RENEE RODEN, HOST: The U.S. Capitol police announced yesterday that they were aware of possible plans of far-right groups to attack the capitol, today, March 4th. The attack may have been inspired by the online group QAnon--some members believe this is the day former President Trump will be inaugurated for a second term. Arcelia Martin reports.


ARCELIA MARTIN, BYLINE: QAnon followers believed Trump wouldn't leave office on January 20th. They thought he'd declare martial law and prevent Joe Biden from being sworn in as the forty sixth president of the United States. [I Joe Robinette Biden Jr. solemnly swear.] When that didn't happen, QAnon followers came up with a new date for Trump's inauguration, March 4th. This day is based on the original Inauguration Day for U.S. presidents. In their view, the last legitimate president was sworn in March 4th, 1869, that would be Ulysses Grant, number 18. So far, though, no attacks materialized, supporters were also expected at sites like Trump Tower in Manhattan earlier today outside the building on Fifth Avenue.

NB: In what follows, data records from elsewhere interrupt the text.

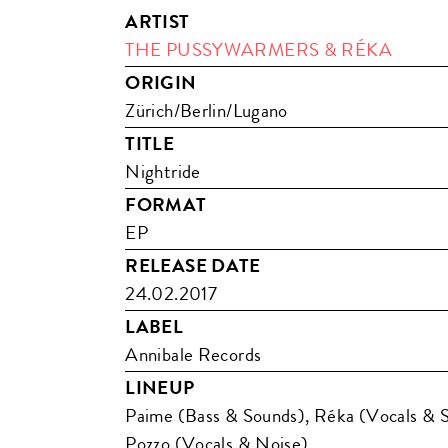
ARTIST
THE PUSSYWARMERS & RÉKA
ORIGIN
Zürich/Berlin/Lugano
TITLE
Nightride
FORMAT
EP
RELEASE DATE
24.02.2017
LABEL
Annibale Records
LINEUP
Paime (Bass & Sounds), Réka (Vocals & S
Pozzo (Vocals & Noise)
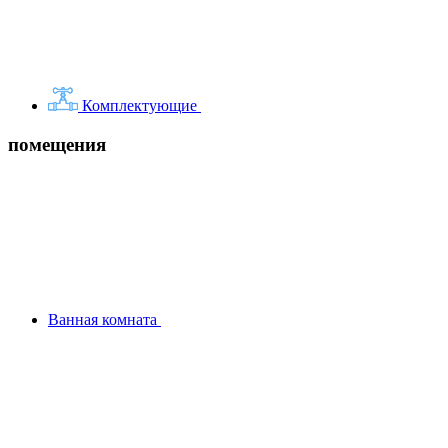
Комплектующие
помещения
Ванная комната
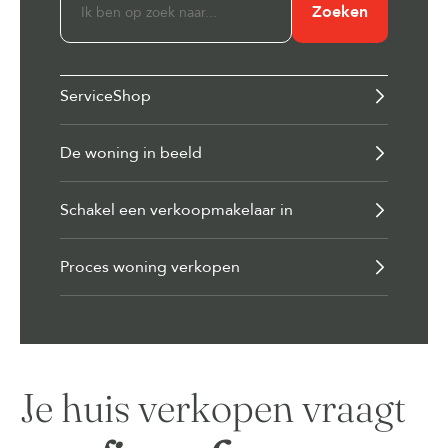
Zoeken
ServiceShop
De woning in beeld
Schakel een verkoopmakelaar in
Proces woning verkopen
Je huis verkopen vraagt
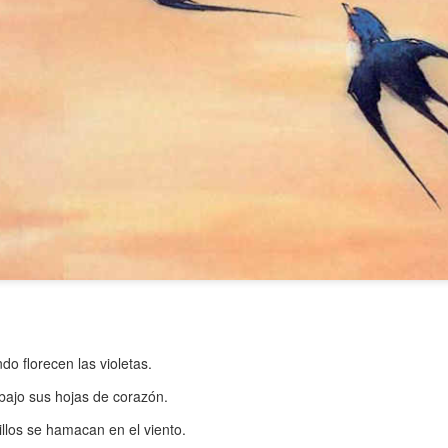
atadura, que no le temió a la polémica.
do florecen las violetas.
bajo sus hojas de corazón.
illos se hamacan en el viento.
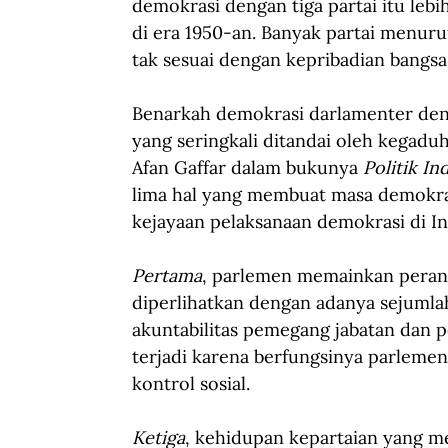
demokrasi dengan tiga partai itu leb
di era 1950-an. Banyak partai menuru
tak sesuai dengan kepribadian bangsa
Benarkah demokrasi darlamenter deng
yang seringkali ditandai oleh kegad
Afan Gaffar dalam bukunya 
Politik I
lima hal yang membuat masa demokras
kejayaan pelaksanaan demokrasi di In
Pertama
, parlemen memainkan peranan
diperlihatkan dengan adanya sejumla
akuntabilitas pemegang jabatan dan po
terjadi karena berfungsinya parlemen
kontrol sosial.
Ketiga
, kehidupan kepartaian yang m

There were no signs of demonstrators, just a security guard who came out from the gold plated glass doors as I walked closer to the short metal barricade.


MARTIN: How’s it going?


I asked him if he knew of any demonstrations happening today.


GUARD: Not that I know of, no.


MARTIN: Kathleen Stansberry is a professor at Elon University who studies Internet communities. She says predictions by the group start with cryptic messages from the anonymous Q, which are then interpreted into specifics such as the March 4th inauguration.


STANSBERRY: If things don't happen as expected, then it's not necessarily the anonymous source. It's not necessarily Q that is wrong. It's that it was misinterpreted.


MARTIN: Stansberry says that within the group, the broader themes of the predictions are more important than the specifics.


STANSBERRY: Are you trusting that March 4th is the day? Probably not. You're trusting that Q exists and that there are powerful people working to take down other powerful people.


MARTIN: At its core, QAnon is a community. And the social aspects hold the group together even when the predictions don't pan out.


STANSBERRY: It's not just maybe the difficulty of saying, well, I was wrong about this. It's also leaving groups that maybe they talk to frequently through discussion boards. It's it's giving up a sense that, you know, something that others don't. It's changing a purpose. You feel like you're fighting for something important. And all of those are big things to to lose.


MARTIN: Arcelia Martin, Columbia Radio News.